Alpla will be using a new foam concentrate made for the process by Clariant Masterbatches. Just 1.5-2% of the concentrate can foam a 0.960-g/cc HDPE down to 0.78-0.80 g/cc, says Hans Kunz, Alpla's packaging project manager.

Consulting firm Inkutec GmbH of Gotha, Germany, is working with Clariant's foaming agents on a number of projects for bottles, canisters, and technical parts, says Rudolf Fance, managing director. One of these is a 4-liter foamed motor oil container that would be marketed in Hong Kong. Mobil Oil Co., Fairfax, Va., has expressed interest in it, but evaluation of bottle performance and cost issues are ongoing, says a Mobil spokesman. Other projects involve a 2-liter detergent bottle and a mineral-oil canister with a handle (molded by Plasco Ltd. in Hong Kong). Inkutec has had successful test results with canisters up to 30 liters, and one test run of a foamed 220-liter barrel was performed, says Fance.

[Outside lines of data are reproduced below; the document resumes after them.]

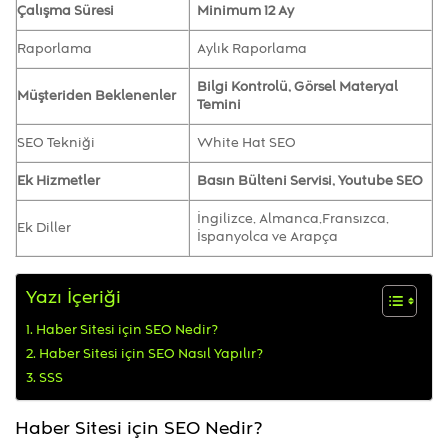
Çalışma Süresi
Minimum 12 Ay
Raporlama
Aylık Raporlama
Bilgi Kontrolü, Görsel Materyal
Müşteriden Beklenenler
Temini
SEO Tekniği
White Hat SEO
Ek Hizmetler
Basın Bülteni Servisi, Youtube SEO
İngilizce, Almanca,Fransızca,
Ek Diller
İspanyolca ve Arapça
Yazı İçeriği
Haber Sitesi için SEO Nedir?
Haber Sitesi için SEO Nasıl Yapılır?
SSS
Haber Sitesi için SEO Nedir?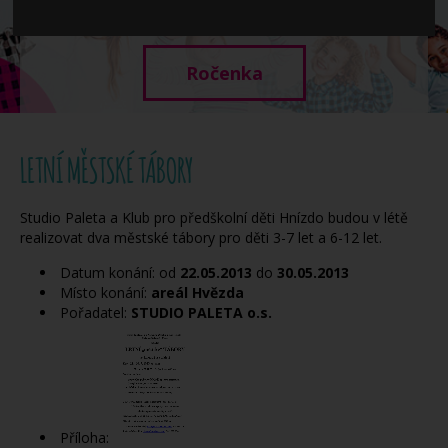
Když potřebujete pomoci
Ročenka
LETNÍ MĚSTSKÉ TÁBORY
Studio Paleta a Klub pro předškolní děti Hnízdo budou v létě
realizovat dva městské tábory pro děti 3-7 let a 6-12 let.
Datum konání: od
22.05.2013
do
30.05.2013
Místo konání:
areál Hvězda
Pořadatel:
STUDIO PALETA o.s.
Příloha:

Reedy International Corp., Keyport, N.J., another foaming-agent supplier, has at least 10 applications in foam blow molding in advanced commercial development, says president Michael Reedy.

Both Clariant and Reedy supply endothermic chemical blowing agents for foam blow molding. Clariant offers two specially formulated products for foam blow molding, Hydrocerol HK40B for PE and HP40P for PP. Both are 40% masterbatches.

Reedy offers Safoam products, including versions that induce long-chain branching in the resin to increase melt strength. The latter reportedly can avoid need for hard-to-process HMW resins.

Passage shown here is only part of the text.